The Liouville von Neumann equation is
$$\frac{\partial}{ \partial t} \rho(t)=-i [H, \rho(t)]$$
Now, the hamiltonian is
$$ H= H_0+H_1$$
and I want to transform it into the interaction Picture, so
$$ \rho_I=\exp(i H_0 t) \rho \exp(-i H_0 t)$$.
Then
$$\frac{\partial}{\partial t} \rho_I= i H_0 \rho_I + \exp(i H_0 t) (\frac{\partial }{\partial t} \rho) \exp(-i H_0 t) - i \rho_I H_0$$
Writing it as a commutator and plugging in the Liouville von Neumann equation, this can be written as
\begin{align} \frac{\partial}{\partial t} \rho_I &= i [H_0 ,\rho_I] + \exp(-i H_0 t) (-i [H_0+H_I, \rho(t)])\exp(i H_0 t) \\ &=i[H_0, \rho_I]-i [H_0, \rho_I]-i \exp(i H_0)[H_1, \rho_I] \exp(-i H_0 t) \\ &=-i \exp(i H_0 t) [H_1, \rho] \exp(-i H_0 t) \end{align} Now, if $[H_o, H_1]=0$, this can be cast in the form that I know
$$ \frac{\partial}{\partial t} \rho_I=-i [H_1, \rho_I] \quad (1)$$
But if they don't commute, this is not possible.
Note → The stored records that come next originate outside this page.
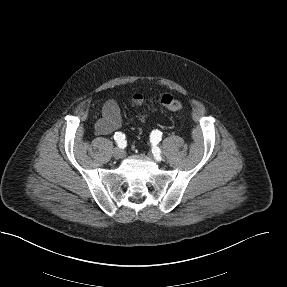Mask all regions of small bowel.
I'll return each instance as SVG.
<instances>
[{
  "mask_svg": "<svg viewBox=\"0 0 287 287\" xmlns=\"http://www.w3.org/2000/svg\"><path fill=\"white\" fill-rule=\"evenodd\" d=\"M121 125V112L115 100L107 101L102 114L95 123V131L100 135H108L116 131Z\"/></svg>",
  "mask_w": 287,
  "mask_h": 287,
  "instance_id": "obj_1",
  "label": "small bowel"
}]
</instances>
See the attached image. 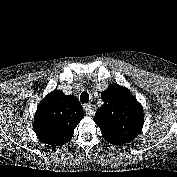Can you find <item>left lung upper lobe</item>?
I'll return each instance as SVG.
<instances>
[{
  "label": "left lung upper lobe",
  "mask_w": 177,
  "mask_h": 177,
  "mask_svg": "<svg viewBox=\"0 0 177 177\" xmlns=\"http://www.w3.org/2000/svg\"><path fill=\"white\" fill-rule=\"evenodd\" d=\"M104 102L93 118L104 139L113 145H125L133 141L144 124L141 104L131 92L118 84H111L101 94Z\"/></svg>",
  "instance_id": "obj_1"
}]
</instances>
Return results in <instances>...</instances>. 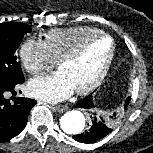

So why is the Liouville von Neumann equation normally written in the form of equation (1), even though it might be possible that $H_0$ and $H_1$ don't commute? Am I making a mistake in my derivation? Is there a smarter way to derive this equation?